Add a new TableCell to the table’s last row.

Note

If no row exists yet, a new row is created.

add_row()[source]

Add an empty TableRow to the table.

get_annotations(idx: int, left_margin_len: int) List[Annotation][source]

Return all annotations in the given table.

Parameters:
  • idx – the table’s start index.

  • left_margin_len – len of the left margin (required for adapting the position of annotations).

Returns:

A list of all Annotations present in the table.

get_text() str[source]

Return and render the text of the given table.

class inscriptis.model.table.TableCell(align: HorizontalAlignment, valign: VerticalAlignment)[source]

A table cell.

line_width

the original line widths per line (required to adjust annotations after a reformatting)

vertical_padding

vertical padding that has been introduced due to vertical formatting rules.

get_annotations(idx: int, row_width: int) List[Annotation][source]

Return a list of all annotations within the TableCell.

Returns:

A list of annotations that have been adjusted to the cell’s position.

property height: int

Compute the table cell’s height.

Returns:

The cell’s current height.

normalize_blocks() int[source]

Split multi-line blocks into multiple one-line blocks.

Returns:

The height of the normalized cell.

property width: int

Compute the table cell’s width.

Returns:

The cell’s current width.

class inscriptis.model.table.TableRow(cell_separator: str)[source]

A single row within a table.

columns

the table row’s columns.

cell_separator

string used for separating columns from each other.

get_text() str[source]

Return a text representation of the TableRow.

property width: int

Compute and return the width of the current row.

Inscriptis annotations

The model used for saving annotations.

class inscriptis.annotation.Annotation(start: int, end: int, metadata: str)[source]

An Inscriptis annotation which provides metadata on the extracted text.

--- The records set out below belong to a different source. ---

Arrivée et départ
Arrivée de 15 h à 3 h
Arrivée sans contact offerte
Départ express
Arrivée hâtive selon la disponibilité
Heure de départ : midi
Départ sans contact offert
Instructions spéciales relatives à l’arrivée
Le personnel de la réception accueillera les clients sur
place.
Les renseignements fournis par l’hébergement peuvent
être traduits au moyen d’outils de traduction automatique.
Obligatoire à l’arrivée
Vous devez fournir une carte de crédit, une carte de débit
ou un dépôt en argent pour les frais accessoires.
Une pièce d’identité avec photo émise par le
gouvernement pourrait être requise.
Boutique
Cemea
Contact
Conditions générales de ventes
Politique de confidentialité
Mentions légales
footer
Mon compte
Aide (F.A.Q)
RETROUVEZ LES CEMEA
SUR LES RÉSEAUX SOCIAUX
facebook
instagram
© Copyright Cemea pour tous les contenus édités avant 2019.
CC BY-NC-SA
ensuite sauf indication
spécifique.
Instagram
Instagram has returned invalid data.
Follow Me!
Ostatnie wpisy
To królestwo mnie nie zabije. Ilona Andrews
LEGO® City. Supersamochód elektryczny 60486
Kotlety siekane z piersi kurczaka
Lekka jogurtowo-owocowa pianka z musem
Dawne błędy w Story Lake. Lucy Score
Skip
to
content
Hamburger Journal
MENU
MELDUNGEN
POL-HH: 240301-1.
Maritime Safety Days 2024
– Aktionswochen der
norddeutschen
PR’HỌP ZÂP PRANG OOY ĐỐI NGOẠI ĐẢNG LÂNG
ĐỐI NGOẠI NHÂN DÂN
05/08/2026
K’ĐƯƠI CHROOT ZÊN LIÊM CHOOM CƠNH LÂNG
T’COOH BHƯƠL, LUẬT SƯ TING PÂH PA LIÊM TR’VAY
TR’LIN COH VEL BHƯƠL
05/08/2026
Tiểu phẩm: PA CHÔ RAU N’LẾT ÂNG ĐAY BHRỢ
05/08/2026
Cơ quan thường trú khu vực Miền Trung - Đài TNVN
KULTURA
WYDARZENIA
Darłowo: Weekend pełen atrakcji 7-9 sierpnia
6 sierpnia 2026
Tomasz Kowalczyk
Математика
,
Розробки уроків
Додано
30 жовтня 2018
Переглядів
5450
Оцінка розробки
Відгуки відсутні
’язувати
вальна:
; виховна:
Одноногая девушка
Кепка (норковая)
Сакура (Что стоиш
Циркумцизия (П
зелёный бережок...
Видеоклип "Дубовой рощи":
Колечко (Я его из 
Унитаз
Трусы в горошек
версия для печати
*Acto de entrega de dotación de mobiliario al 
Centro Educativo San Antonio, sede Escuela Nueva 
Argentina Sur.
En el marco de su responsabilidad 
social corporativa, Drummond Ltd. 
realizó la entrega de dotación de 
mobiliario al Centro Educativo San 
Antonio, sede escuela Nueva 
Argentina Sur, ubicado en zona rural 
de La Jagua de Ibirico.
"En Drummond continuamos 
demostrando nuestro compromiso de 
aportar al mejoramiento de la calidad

The start and end indices indicate the span of the text to which the metadata refers, and the attribute metadata contains the tuple of tags describing this span.

Example:

Annotation(0, 10, ('heading', ))

The annotation above indicates that the text span between the 1st (index 0) and 11th (index 10) character of the extracted text contains a heading.

end: int

the annotation’s end index within the text output.

metadata: str

the tag to be attached to the annotation.

start: int

the annotation’s start index within the text output.

inscriptis.annotation.horizontal_shift(annotations: List[Annotation], content_width: int, line_width: int, align: HorizontalAlignment, shift: int = 0) List[Annotation][source]

Shift annotations based on the given line’s formatting.

Adjusts the start and end indices of annotations based on the line’s formatting and width.

Parameters:
  • annotations – a list of Annotations.

  • content_width – the width of the actual content

  • line_width – the width of the line in which the content is placed.

  • align – the horizontal alignment (left, right, center) to assume for the adjustment

  • shift – an optional additional shift

Returns:

A list of Annotations with the adjusted start and end positions.

Annotation processors

AnnotationProcessors transform annotations to an output format.

All AnnotationProcessor’s implement the AnnotationProcessor interface by overwrite the class’s AnnotationProcessor.__call__() method.

Note

  1. The AnnotationExtractor class must be put into a package with the extractor’s name (e.g., inscriptis.annotation.output.*package*) and be named *PackageExtractor* (see the examples below).

  2. The overwritten __call__() method may either extend the original dictionary which contains the extracted text and annotations (e.g., SurfaceExtractor) or may replace it with an custom output (e.g., HtmlExtractor and XmlExtractor.

Currently, Inscriptis supports the following built-in AnnotationProcessors:

  1. HtmlExtractor provides an annotated HTML output format.

  2. XmlExtractor yields an output which marks annotations with XML tags.

  3. SurfaceExtractor adds the key surface to the result dictionary which contains the surface forms of the extracted annotations.

class inscriptis.annotation.output.AnnotationProcessor[source]

An AnnotationProcessor is called for formatting annotations.